So back to the story about the soldier. He claims that he was trained and ordered to torture people, and Bush claims we don't do those kinds of things. But, when John McCain gets a bill passed through Congress, Bush signs the bill and crosses his fingers, issuing a presidential statement that says, essentially, "that's all well and good, y'all go ahead and play your funny games, but I'm gonna do what I feel like 'cause I'm the president damnit."

It's back to that quote from Edmund Burke that every single one of us has heard at some point in our lives… “The only thing necessary for the triumph of evil is for good men to do nothing” There is some question as to what the actual quote really is, but thepoint is obvious.

George W. Bush has lied… consistently, repeatedly, intentionally and with malice. He has used a smokescreen of "I didn't know" and/or "I don't care" as a way to excuse actions that are intellectually dishonest, probably illegal, and certainly immoral. It has served him well to appear inept, but he is not inept. He is evil.

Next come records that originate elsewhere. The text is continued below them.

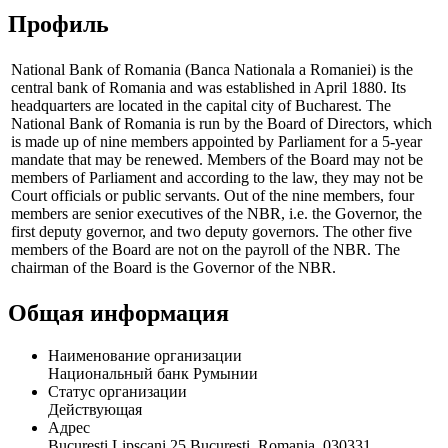
Профиль
National Bank of Romania (Banca Nationala a Romaniei) is the
central bank of Romania and was established in April 1880. Its
headquarters are located in the capital city of Bucharest. The
National Bank of Romania is run by the Board of Directors, which
is made up of nine members appointed by Parliament for a 5-year
mandate that may be renewed. Members of the Board may not be
members of Parliament and according to the law, they may not be
Court officials or public servants. Out of the nine members, four
members are senior executives of the NBR, i.e. the Governor, the
first deputy governor, and two deputy governors. The other five
members of the Board are not on the payroll of the NBR. The
chairman of the Board is the Governor of the NBR.
Общая информация
Наименование организации
Национальный банк Румынии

3,000 people died on 9/11 because he chose not to pay attention while on vacation at his ranch. Several thousand more American soldiers have died since then in a war that he lied to take us into and continues to lie to keep us from leaving. Countless thousands of innocent people have died for the same reason.

At a minimum, 1,500 people, and probably closer to 3,000 people have died from the worst natural disaster in American history because he chose not to pay attention in August 2005 while on vacation on his ranch. Subsequently he has made hollow promises while backing and filling, rolled up his sleeves while closing his eyes and ears.

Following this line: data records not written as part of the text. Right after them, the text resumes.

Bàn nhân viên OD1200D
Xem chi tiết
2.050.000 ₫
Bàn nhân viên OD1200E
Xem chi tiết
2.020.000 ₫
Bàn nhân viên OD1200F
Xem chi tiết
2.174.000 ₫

It's impossible to begin to imagine the damage that has been done to the reputation of the U.S. - and the danger both present and future to U.S. citizens and soldiers abroad - because of immoral, illegal, and irresponsible torture policies sanctioned by his administration that he has chosen (and continues to choose) to ignore.

These really are "the things we think and do not say."

New Orleans cannot survive another summer based on lies and hope.

The country cannot survive another three years of lies and criminality.

The world cannot survive any more silent acceptance by those of us who know better, but do nothing.

Many of us - and I am definitely including myself - have mirrored the president's dishonest behaviour, giving silent agreement and willing participation with a wink, a nod, and shrug of our shoulders while this man and his handlers take our country down into hell on a set of greased rails.


It's time to stop doing nothing.

It's time for the woodshed work.

It's time to do ANYTHING.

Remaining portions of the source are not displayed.